A central achievement of Newman is that of understanding that there is a personal element of judgement in every act of knowledge, in every act of assent to a proposition. Knowledge is not a passive process, or a mechanic process. Knowledge involves the whole of the self. No truth is self evident, every assent is based on the evaluation of a number of probabilities, and in this process the whole of the individual is involved. Certitude is a very personal choice: it involves choosing how many pieces of evidence you need to be certain about something, how many proofs you need to assent to a certain proposition. This number is highly variable and is influenced by a number of factors who fall outside the rational domain. The amount of evidence is never commensurate to the certitude we have in one thing. The lack of evidence is not necessary a sign of the falseness of a proposition, as there might be reasons which make this evidence unattainable.

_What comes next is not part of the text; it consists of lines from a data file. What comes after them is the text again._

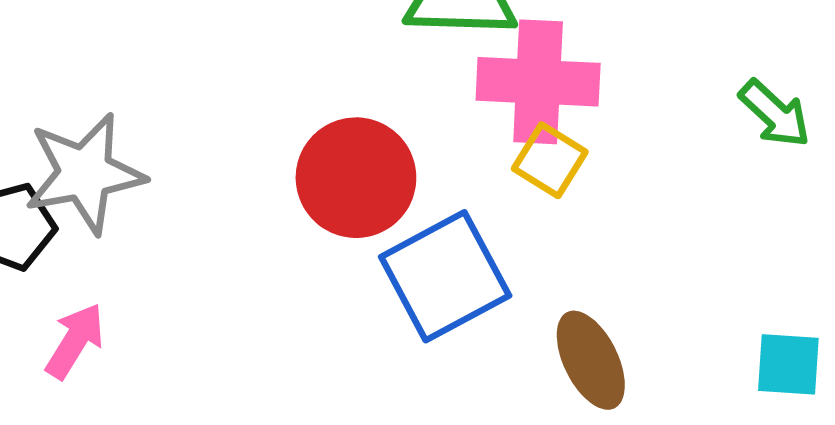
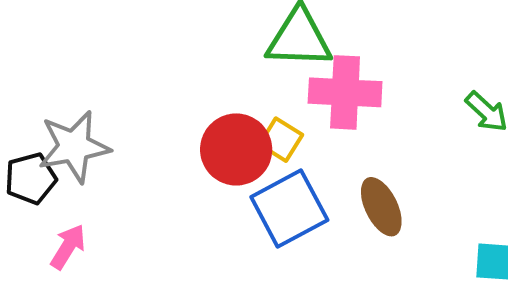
yellow square: (550, 160) -> (281, 140), moved
brown ellipse: (591, 360) -> (381, 207), moved

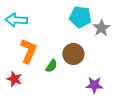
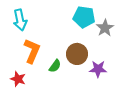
cyan arrow: (16, 20) -> (20, 20), turned -105
purple star: (94, 85) -> (98, 69), moved

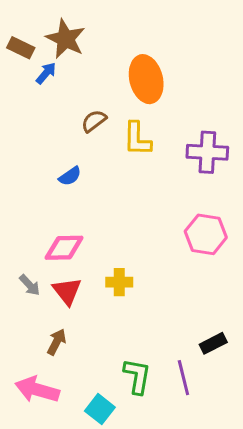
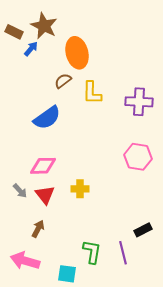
orange ellipse: (146, 79) -> (77, 53), moved
blue semicircle: (70, 176) -> (47, 118), size x1.8
cyan square: (100, 409) -> (67, 274), turned -30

It follows that, for instance, the same series of events which seem to trespass human nature might be sufficient for one person to acknowledge the presence of the supernatural in the world, and not sufficient for another. As ideas on the borders of human nature vary, the same action can be attributed to divine presence by someone, or seen as human achievement by another:

Recurring to Pascal's argument, I observe that, its force depending upon the assumption that the facts of Christianity are beyond human nature, therefore, according as the powers of nature are placed at a high or low standard, that force will be greater or less; and that standard will vary according to the respective dispositions, opinions, and experiences, of those to whom the argument is addressed. Thus its value is a personal question; not as if there were not an objective truth and Christianity as a whole not supernatural, but that, when we come to consider where it is that the supernatural presence is found, there may be fair differences of opinion, both as to the fact and the proof of what is supernatural. There is a multitude of facts, which, taken separately, may perhaps be natural, but, found together, must come from a source above nature; and what these are, and how many are necessary, will be variously determined. And while every inquirer has a right to determine the question according to the best exercise of his judgment, still whether he so determine it for himself, or trust in part or altogether to the judgment of those who have the best claim to judge, in either case he is guided by the implicit processes of the reasoning faculty, not by any manufacture of arguments forcing their way to an irrefragable conclusion.